Five l-N cells revealed almost the same characteristics, and 12 l-MT cells had some clonal varieties in the accumulation of mutant β-catenin. However, five different l-MT cells with a high level of β-catenin expression showed similar behavior and morphological changes mentioned above.

We have demonstrated here that a mutated form of β-catenin lacking an entire exon 3 accumulates in the cytoplasm and nucleus of transfected cells. Although the level of expression induced by this mRNA was slightly lower than that of normal β-catenin, mutant β-catenin protein was far more abundant in l-MT cells than the normal protein in l-N cells. l-N cells showed no accumulation of β-catenin, although RT-PCR experiments confirmed mRNA expression of the exogenous wild-type β-catenin in l-N cells. Hence, we assume that exogenous wild-type β-catenin was rapidly degraded.

The type of β-catenin mutation lacking exon 3 was considered to be a β-catenin-activating mutation like missense mutation occurred at serine or threonine residues in exon 3 reported in cell lines (10). These observations support the idea that such mutations result in accumulation of β-catenin in the cytoplasm at the posttranslational level, probably by allowing the protein to escape from its normal degradation pathway.
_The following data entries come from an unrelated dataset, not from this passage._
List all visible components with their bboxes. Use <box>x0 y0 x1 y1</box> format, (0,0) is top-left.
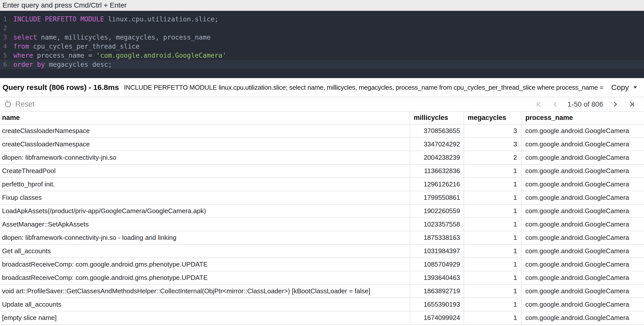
last-page-button[interactable] <box>625 101 638 108</box>
cell-name: void art::ProfileSaver::GetClassesAndMet… <box>0 285 410 298</box>
cell-name: Update all_accounts <box>0 298 410 311</box>
cell-process_name: com.google.android.GoogleCamera <box>522 298 644 311</box>
cell-megacycles: 1 <box>464 191 522 204</box>
cell-name: Get all_accounts <box>0 245 410 257</box>
column-header-process-name[interactable]: process_name <box>522 112 644 124</box>
cell-millicycles: 1296126216 <box>410 178 464 191</box>
query-result-header: Query result (806 rows) - 16.8ms INCLUDE… <box>0 78 644 97</box>
table-row[interactable]: [empty slice name]16740999241com.google.… <box>0 311 644 325</box>
cell-megacycles: 1 <box>464 165 522 177</box>
line-number: 1 <box>0 15 8 24</box>
copy-caret-icon <box>633 86 637 89</box>
table-row[interactable]: dlopen: libframework-connectivity-jni.so… <box>0 231 644 245</box>
cell-megacycles: 1 <box>464 178 522 191</box>
table-row[interactable]: broadcastReceiveComp: com.google.android… <box>0 258 644 271</box>
cell-millicycles: 1902260559 <box>410 205 464 217</box>
cell-process_name: com.google.android.GoogleCamera <box>522 124 644 137</box>
cell-millicycles: 1085704929 <box>410 258 464 271</box>
cell-name: broadcastReceiveComp: com.google.android… <box>0 258 410 271</box>
table-header-row: name millicycles megacycles process_name <box>0 112 644 124</box>
cell-millicycles: 1674099924 <box>410 311 464 324</box>
table-row[interactable]: createClassloaderNamespace33470242923com… <box>0 138 644 151</box>
sql-editor[interactable]: 1INCLUDE PERFETTO MODULE linux.cpu.utili… <box>0 11 644 78</box>
line-number: 3 <box>0 33 8 42</box>
cell-name: Fixup classes <box>0 191 410 204</box>
cell-megacycles: 3 <box>464 124 522 137</box>
line-number: 4 <box>0 42 8 51</box>
cell-name: CreateThreadPool <box>0 165 410 177</box>
cell-process_name: com.google.android.GoogleCamera <box>522 178 644 191</box>
cell-millicycles: 1875338163 <box>410 231 464 244</box>
cell-millicycles: 1655390193 <box>410 298 464 311</box>
cell-millicycles: 1799550861 <box>410 191 464 204</box>
pagination: 1-50 of 806 <box>532 100 638 108</box>
cell-millicycles: 1393640463 <box>410 271 464 284</box>
table-row[interactable]: LoadApkAssets(/product/priv-app/GoogleCa… <box>0 205 644 218</box>
table-row[interactable]: createClassloaderNamespace37085636553com… <box>0 124 644 138</box>
cell-megacycles: 2 <box>464 151 522 164</box>
code-line-4[interactable]: 4from cpu_cycles_per_thread_slice <box>0 42 644 51</box>
result-title: Query result (806 rows) - 16.8ms <box>3 83 119 92</box>
query-hint-bar: Enter query and press Cmd/Ctrl + Enter <box>0 0 644 11</box>
table-row[interactable]: Get all_accounts10319843971com.google.an… <box>0 245 644 258</box>
line-code: from cpu_cycles_per_thread_slice <box>8 42 140 51</box>
code-line-5[interactable]: 5where process_name = 'com.google.androi… <box>0 51 644 60</box>
next-page-icon <box>612 101 619 108</box>
table-row[interactable]: dlopen: libframework-connectivity-jni.so… <box>0 151 644 165</box>
cell-millicycles: 1023357558 <box>410 218 464 231</box>
table-row[interactable]: Update all_accounts16553901931com.google… <box>0 298 644 311</box>
result-toolbar: Reset 1-50 of 806 <box>0 97 644 112</box>
line-code: order by megacycles desc; <box>8 60 112 69</box>
line-code: INCLUDE PERFETTO MODULE linux.cpu.utiliz… <box>8 15 218 24</box>
last-page-icon <box>628 101 635 108</box>
cell-millicycles: 1031984397 <box>410 245 464 257</box>
cell-process_name: com.google.android.GoogleCamera <box>522 205 644 217</box>
code-line-6[interactable]: 6order by megacycles desc; <box>0 60 644 69</box>
code-line-3[interactable]: 3select name, millicycles, megacycles, p… <box>0 33 644 42</box>
cell-process_name: com.google.android.GoogleCamera <box>522 285 644 298</box>
cell-name: LoadApkAssets(/product/priv-app/GoogleCa… <box>0 205 410 217</box>
cell-millicycles: 2004238239 <box>410 151 464 164</box>
cell-megacycles: 1 <box>464 285 522 298</box>
prev-page-button[interactable] <box>549 101 562 108</box>
column-header-millicycles[interactable]: millicycles <box>410 112 464 124</box>
result-table-body: createClassloaderNamespace37085636553com… <box>0 124 644 325</box>
cell-megacycles: 1 <box>464 231 522 244</box>
cell-megacycles: 1 <box>464 298 522 311</box>
reset-button-label: Reset <box>15 100 35 108</box>
column-header-megacycles[interactable]: megacycles <box>464 112 522 124</box>
table-row[interactable]: Fixup classes17995508611com.google.andro… <box>0 191 644 205</box>
table-row[interactable]: broadcastReceiveComp: com.google.android… <box>0 271 644 285</box>
code-line-2[interactable]: 2 <box>0 24 644 33</box>
reset-button[interactable]: Reset <box>4 100 35 108</box>
line-code: where process_name = 'com.google.android… <box>8 51 226 60</box>
reset-icon <box>4 100 12 108</box>
cell-name: broadcastReceiveComp: com.google.android… <box>0 271 410 284</box>
column-header-name[interactable]: name <box>0 112 410 124</box>
cell-millicycles: 3708563655 <box>410 124 464 137</box>
prev-page-icon <box>552 101 559 108</box>
table-row[interactable]: perfetto_hprof init.12961262161com.googl… <box>0 178 644 191</box>
first-page-button[interactable] <box>532 101 545 108</box>
cell-millicycles: 1136632836 <box>410 165 464 177</box>
page-range-label: 1-50 of 806 <box>565 100 605 108</box>
cell-name: perfetto_hprof init. <box>0 178 410 191</box>
cell-process_name: com.google.android.GoogleCamera <box>522 311 644 324</box>
cell-process_name: com.google.android.GoogleCamera <box>522 218 644 231</box>
cell-megacycles: 1 <box>464 271 522 284</box>
line-code: select name, millicycles, megacycles, pr… <box>8 33 211 42</box>
cell-process_name: com.google.android.GoogleCamera <box>522 271 644 284</box>
table-row[interactable]: void art::ProfileSaver::GetClassesAndMet… <box>0 285 644 298</box>
first-page-icon <box>535 101 542 108</box>
table-row[interactable]: AssetManager::SetApkAssets10233575581com… <box>0 218 644 231</box>
cell-process_name: com.google.android.GoogleCamera <box>522 191 644 204</box>
cell-process_name: com.google.android.GoogleCamera <box>522 258 644 271</box>
copy-button-label: Copy <box>611 83 629 92</box>
next-page-button[interactable] <box>609 101 622 108</box>
cell-process_name: com.google.android.GoogleCamera <box>522 151 644 164</box>
line-number: 2 <box>0 24 8 33</box>
copy-button[interactable]: Copy <box>611 83 637 92</box>
cell-process_name: com.google.android.GoogleCamera <box>522 138 644 151</box>
code-line-1[interactable]: 1INCLUDE PERFETTO MODULE linux.cpu.utili… <box>0 15 644 24</box>
table-row[interactable]: CreateThreadPool11366328361com.google.an… <box>0 165 644 178</box>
Although the transforming activity of N-truncated β-catenin was documented previously (12), the biological mechanism had not been clarified. We have demonstrated here that accumulation of mutated β-catenin in a cell alters cellular morphology and induces a multilayer growth pattern without any change in growth rate when the medium contains 10% serum. The mutation also decreases the dependence of l-MT cells on serum concentration. These phenomena are consistent with certain characteristics of some cancer cells; i.e., abnormalities of cell-to-cell adhesion or cell polarity and serum-independent cellular proliferation.
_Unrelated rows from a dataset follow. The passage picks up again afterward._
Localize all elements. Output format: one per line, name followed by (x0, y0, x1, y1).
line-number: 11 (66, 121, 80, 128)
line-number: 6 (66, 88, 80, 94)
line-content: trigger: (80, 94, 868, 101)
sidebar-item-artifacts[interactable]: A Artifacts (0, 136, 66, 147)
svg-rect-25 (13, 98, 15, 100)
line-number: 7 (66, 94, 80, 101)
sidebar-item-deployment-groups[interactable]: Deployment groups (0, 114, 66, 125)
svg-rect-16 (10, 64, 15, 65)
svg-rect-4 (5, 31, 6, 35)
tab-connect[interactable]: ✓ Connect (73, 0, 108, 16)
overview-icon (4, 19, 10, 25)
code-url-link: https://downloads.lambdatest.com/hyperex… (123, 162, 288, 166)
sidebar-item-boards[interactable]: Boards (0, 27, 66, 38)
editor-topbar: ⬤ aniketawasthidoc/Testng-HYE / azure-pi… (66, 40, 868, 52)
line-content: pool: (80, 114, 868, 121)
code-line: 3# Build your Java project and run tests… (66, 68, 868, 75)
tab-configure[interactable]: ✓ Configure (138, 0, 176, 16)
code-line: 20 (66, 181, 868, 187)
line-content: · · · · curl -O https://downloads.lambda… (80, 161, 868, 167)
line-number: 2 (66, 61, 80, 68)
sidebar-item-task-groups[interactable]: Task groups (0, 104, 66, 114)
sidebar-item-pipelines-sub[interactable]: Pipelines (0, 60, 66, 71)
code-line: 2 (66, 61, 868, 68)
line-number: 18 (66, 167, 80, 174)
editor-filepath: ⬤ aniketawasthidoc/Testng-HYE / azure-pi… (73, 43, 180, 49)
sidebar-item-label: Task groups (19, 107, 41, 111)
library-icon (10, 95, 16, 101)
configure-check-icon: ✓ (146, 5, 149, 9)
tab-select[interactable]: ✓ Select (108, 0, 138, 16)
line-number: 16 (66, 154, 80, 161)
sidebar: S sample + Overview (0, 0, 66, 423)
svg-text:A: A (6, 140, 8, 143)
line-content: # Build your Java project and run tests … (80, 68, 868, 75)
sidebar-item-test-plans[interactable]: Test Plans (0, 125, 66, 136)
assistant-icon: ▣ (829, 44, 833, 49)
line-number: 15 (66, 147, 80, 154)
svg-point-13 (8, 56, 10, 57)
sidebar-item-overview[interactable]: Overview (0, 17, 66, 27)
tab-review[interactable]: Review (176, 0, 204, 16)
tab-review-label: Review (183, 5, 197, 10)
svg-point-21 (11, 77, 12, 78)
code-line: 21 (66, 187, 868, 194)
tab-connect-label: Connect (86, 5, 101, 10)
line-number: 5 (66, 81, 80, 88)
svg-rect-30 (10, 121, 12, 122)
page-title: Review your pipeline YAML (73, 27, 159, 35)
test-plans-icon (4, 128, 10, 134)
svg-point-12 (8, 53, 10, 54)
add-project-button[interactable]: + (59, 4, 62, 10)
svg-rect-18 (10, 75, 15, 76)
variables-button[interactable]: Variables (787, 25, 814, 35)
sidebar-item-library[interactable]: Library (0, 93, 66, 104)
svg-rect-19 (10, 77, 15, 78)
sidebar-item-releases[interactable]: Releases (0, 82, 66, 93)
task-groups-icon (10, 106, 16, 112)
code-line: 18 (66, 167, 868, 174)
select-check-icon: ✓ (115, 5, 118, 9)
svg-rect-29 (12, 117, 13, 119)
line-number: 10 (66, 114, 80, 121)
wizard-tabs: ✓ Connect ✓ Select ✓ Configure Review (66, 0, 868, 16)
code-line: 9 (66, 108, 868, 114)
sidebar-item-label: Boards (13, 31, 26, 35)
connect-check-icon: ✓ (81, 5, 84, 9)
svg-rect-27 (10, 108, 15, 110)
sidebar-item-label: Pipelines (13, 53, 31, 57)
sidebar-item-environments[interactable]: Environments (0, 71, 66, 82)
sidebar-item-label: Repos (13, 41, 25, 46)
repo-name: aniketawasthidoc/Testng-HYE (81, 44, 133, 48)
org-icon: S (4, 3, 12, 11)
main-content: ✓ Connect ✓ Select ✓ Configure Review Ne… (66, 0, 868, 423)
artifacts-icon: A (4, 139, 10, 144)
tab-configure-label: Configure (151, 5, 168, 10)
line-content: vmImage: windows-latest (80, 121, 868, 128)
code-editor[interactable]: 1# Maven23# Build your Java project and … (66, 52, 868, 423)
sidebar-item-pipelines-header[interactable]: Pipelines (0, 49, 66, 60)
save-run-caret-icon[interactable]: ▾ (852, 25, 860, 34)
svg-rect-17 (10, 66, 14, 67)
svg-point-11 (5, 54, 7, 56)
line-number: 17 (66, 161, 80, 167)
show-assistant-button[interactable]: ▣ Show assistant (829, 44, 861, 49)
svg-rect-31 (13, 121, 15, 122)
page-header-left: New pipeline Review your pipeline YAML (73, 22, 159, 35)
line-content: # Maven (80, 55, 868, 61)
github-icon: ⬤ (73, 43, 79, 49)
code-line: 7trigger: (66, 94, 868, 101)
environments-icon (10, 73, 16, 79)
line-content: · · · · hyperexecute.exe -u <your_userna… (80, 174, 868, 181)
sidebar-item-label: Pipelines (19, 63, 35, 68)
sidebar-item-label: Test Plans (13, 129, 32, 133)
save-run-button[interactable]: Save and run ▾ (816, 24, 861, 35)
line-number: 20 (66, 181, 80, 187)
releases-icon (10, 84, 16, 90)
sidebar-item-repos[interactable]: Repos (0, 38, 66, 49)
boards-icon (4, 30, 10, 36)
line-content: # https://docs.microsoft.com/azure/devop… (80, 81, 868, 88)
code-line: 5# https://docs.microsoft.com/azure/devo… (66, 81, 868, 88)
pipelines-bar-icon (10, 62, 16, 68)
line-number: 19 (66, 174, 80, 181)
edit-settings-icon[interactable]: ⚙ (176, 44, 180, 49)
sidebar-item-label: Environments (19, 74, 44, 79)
wnt-1 or wnt-2 gene products can induce morphological changes, increase saturation density and cell-cell adhesiveness, and speed serum-independent cellular proliferation in fibroblast-derived cell lines (13, 14, 15). Activation of β-catenin is known to be important in the wnt signal transduction pathway and to be directly linked to alterations in cellular growth. Here, we showed that accumulation of one type of mutant β-catenin was able to alter the morphological and proliferative character of murine L cells, and those changes may explain the ability of β-catenin to act as an oncogene on its own. We anticipate that the system we used to regulate expression of this gene will facilitate future attempts to characterize β-catenin mutations in terms of function and to identify downstream genes that are transcriptionally activated by the gene product. Results of such studies should increase our understanding of tumorigenesis in various types of tumors.